## What to do
Quote, word for word, the line containing "septembrie 2020" and all lines that follow it to the end of the records, with no pictures.

(Beginning of Source information)

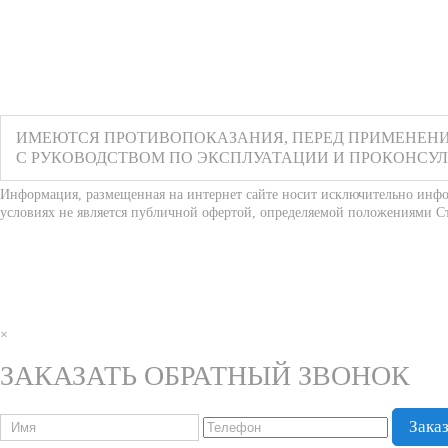
ИМЕЮТСЯ ПРОТИВОПОКАЗАНИЯ, ПЕРЕД ПРИМЕНЕН
С РУКОВОДСТВОМ ПО ЭКСПЛУАТАЦИИ И ПРОКОНСУ
Информация, размещенная на интернет сайте носит исключительно инф
условиях не является публичной офертой, определяемой положениями Ст
×
ЗАКАЗАТЬ ОБРАТНЫЙ ЗВОНОК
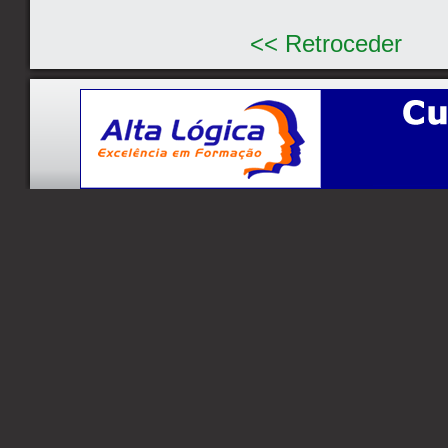
<< Retroceder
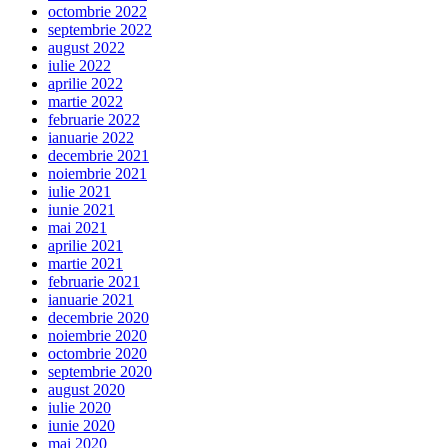
octombrie 2022
septembrie 2022
august 2022
iulie 2022
aprilie 2022
martie 2022
februarie 2022
ianuarie 2022
decembrie 2021
noiembrie 2021
iulie 2021
iunie 2021
mai 2021
aprilie 2021
martie 2021
februarie 2021
ianuarie 2021
decembrie 2020
noiembrie 2020
octombrie 2020
septembrie 2020
august 2020
iulie 2020
iunie 2020
mai 2020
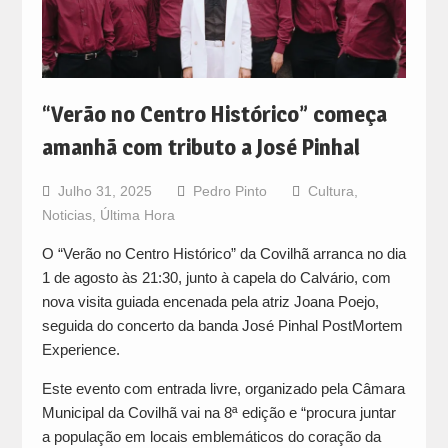
“Verão no Centro Histórico” começa
amanhã com tributo a José Pinhal
Julho 31, 2025
Pedro Pinto
Cultura
,
Noticias
,
Última Hora
O “Verão no Centro Histórico” da Covilhã arranca no dia
1 de agosto às 21:30, junto à capela do Calvário, com
nova visita guiada encenada pela atriz Joana Poejo,
seguida do concerto da banda José Pinhal PostMortem
Experience.
Este evento com entrada livre, organizado pela Câmara
Municipal da Covilhã vai na 8ª edição e “procura juntar
a população em locais emblemáticos do coração da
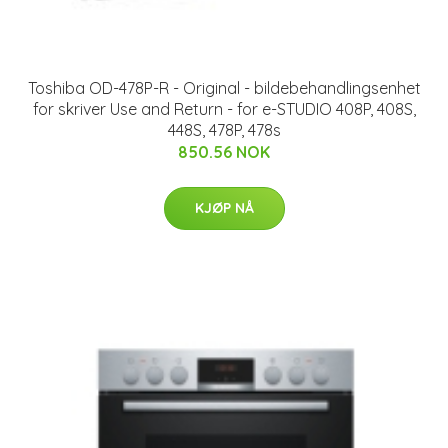
Toshiba OD-478P-R - Original - bildebehandlingsenhet
for skriver Use and Return - for e-STUDIO 408P, 408S,
448S, 478P, 478s
850.56 NOK
KJØP NÅ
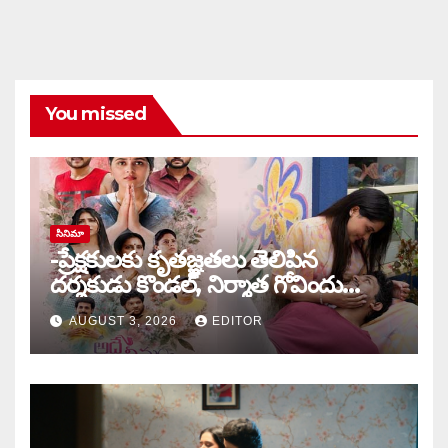
You missed
సినిమా
-ప్రేక్షకులకు కృతజ్ఞతలు తెలిపిన
దర్శకుడు కొండల్, నిర్మాత గోవిందు
కాండ్రేగుల
AUGUST 3, 2026
EDITOR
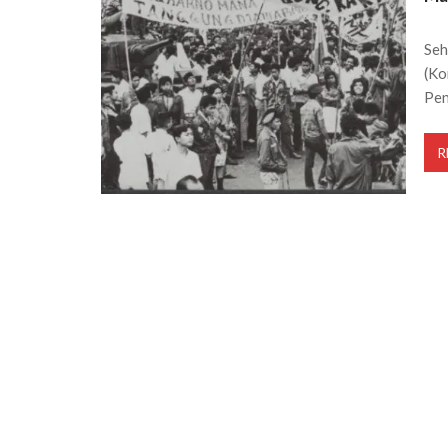
Seh
(Ko
Pe
R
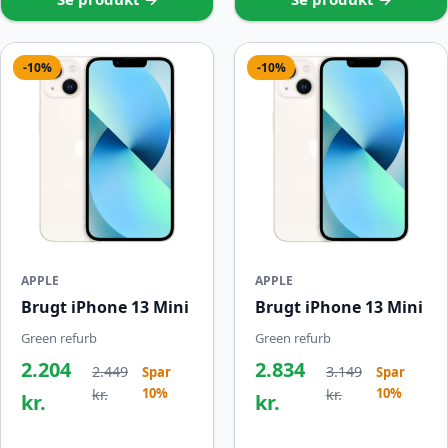
-10%
-10%
APPLE
APPLE
Brugt iPhone 13 Mini
Brugt iPhone 13 Mini
Green refurb
Green refurb
2.204
2.834
2.449
3.149
Spar
Spar
10%
10%
kr.
kr.
kr.
kr.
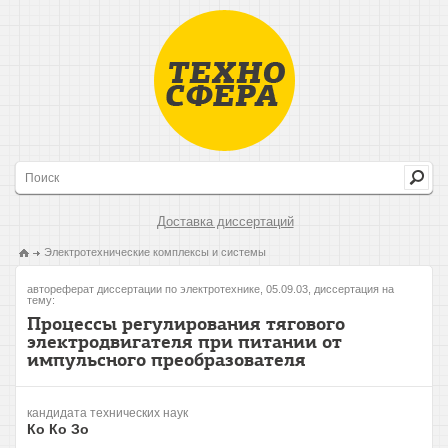
Доставка диссертаций
Электротехнические комплексы и системы
автореферат диссертации по электротехнике, 05.09.03, диссертация на
тему:
Процессы регулирования тягового
электродвигателя при питании от
импульсного преобразователя
кандидата технических наук
Ко Ко Зо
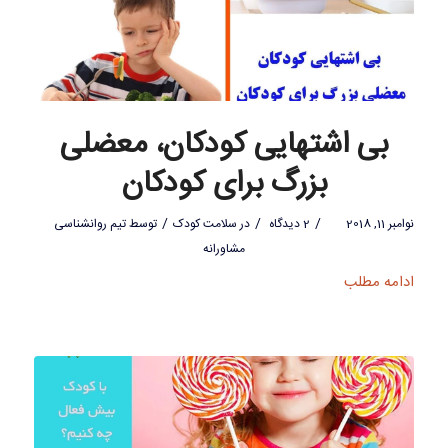
بی اشتهایی کودکان، معضلی
بزرگ برای کودکان
/
/
/
نوامبر 11, 2018
2 دیدگاه
در
سلامت کودک
توسط
تیم روانشناسی
مشاورانه
ادامه مطلب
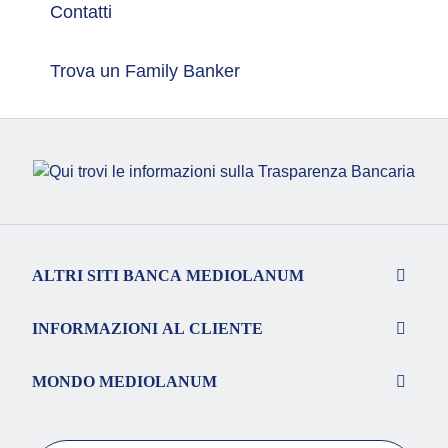
Contatti
Trova un Family Banker
ALTRI SITI BANCA MEDIOLANUM
INFORMAZIONI AL CLIENTE
MONDO MEDIOLANUM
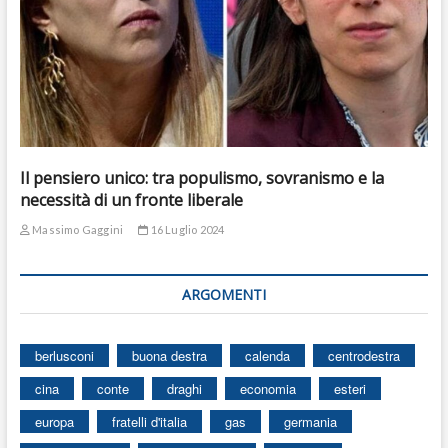
Il pensiero unico: tra populismo, sovranismo e la
necessità di un fronte liberale
Massimo Gaggini
16 Luglio 2024
ARGOMENTI
berlusconi
buona destra
calenda
centrodestra
cina
conte
draghi
economia
esteri
europa
fratelli d'italia
gas
germania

(End of Source information)

## Written solution
septembrie 2020
august 2020
iulie 2020
iunie 2020
mai 2020
“Verão no Centro Histórico” começa
amanhã com tributo a José Pinhal
Julho 31, 2025
Pedro Pinto
Cultura
,
Noticias
,
Última Hora
O “Verão no Centro Histórico” da Covilhã arranca no dia
1 de agosto às 21:30, junto à capela do Calvário, com
nova visita guiada encenada pela atriz Joana Poejo,
seguida do concerto da banda José Pinhal PostMortem
Experience.
Este evento com entrada livre, organizado pela Câmara
Municipal da Covilhã vai na 8ª edição e “procura juntar
a população em locais emblemáticos do coração da
Toshiba OD-478P-R - Original - bildebehandlingsenhet
for skriver Use and Return - for e-STUDIO 408P, 408S,
448S, 478P, 478s
850.56 NOK
KJØP NÅ
You missed
సినిమా
-ప్రేక్షకులకు కృతజ్ఞతలు తెలిపిన
దర్శకుడు కొండల్, నిర్మాత గోవిందు
కాండ్రేగుల
AUGUST 3, 2026
EDITOR
Seh
(Ko
Pe
R
-10%
-10%
APPLE
APPLE
Brugt iPhone 13 Mini
Brugt iPhone 13 Mini
Green refurb
Green refurb
2.204
2.834
2.449
3.149
Spar
Spar
10%
10%
kr.
kr.
kr.
kr.
Доставка диссертаций
Электротехнические комплексы и системы
автореферат диссертации по электротехнике, 05.09.03, диссертация на
тему:
Процессы регулирования тягового
электродвигателя при питании от
импульсного преобразователя
кандидата технических наук
Ко Ко Зо
بی اشتهایی کودکان، معضلی
بزرگ برای کودکان
/
/
/
نوامبر 11, 2018
2 دیدگاه
در
سلامت کودک
توسط
تیم روانشناسی
مشاورانه
ادامه مطلب
Contatti
Trova un Family Banker
ALTRI SITI BANCA MEDIOLANUM
INFORMAZIONI AL CLIENTE
MONDO MEDIOLANUM
Il pensiero unico: tra populismo, sovranismo e la
necessità di un fronte liberale
Massimo Gaggini
16 Luglio 2024
ARGOMENTI
berlusconi
buona destra
calenda
centrodestra
cina
conte
draghi
economia
esteri
europa
fratelli d'italia
gas
germania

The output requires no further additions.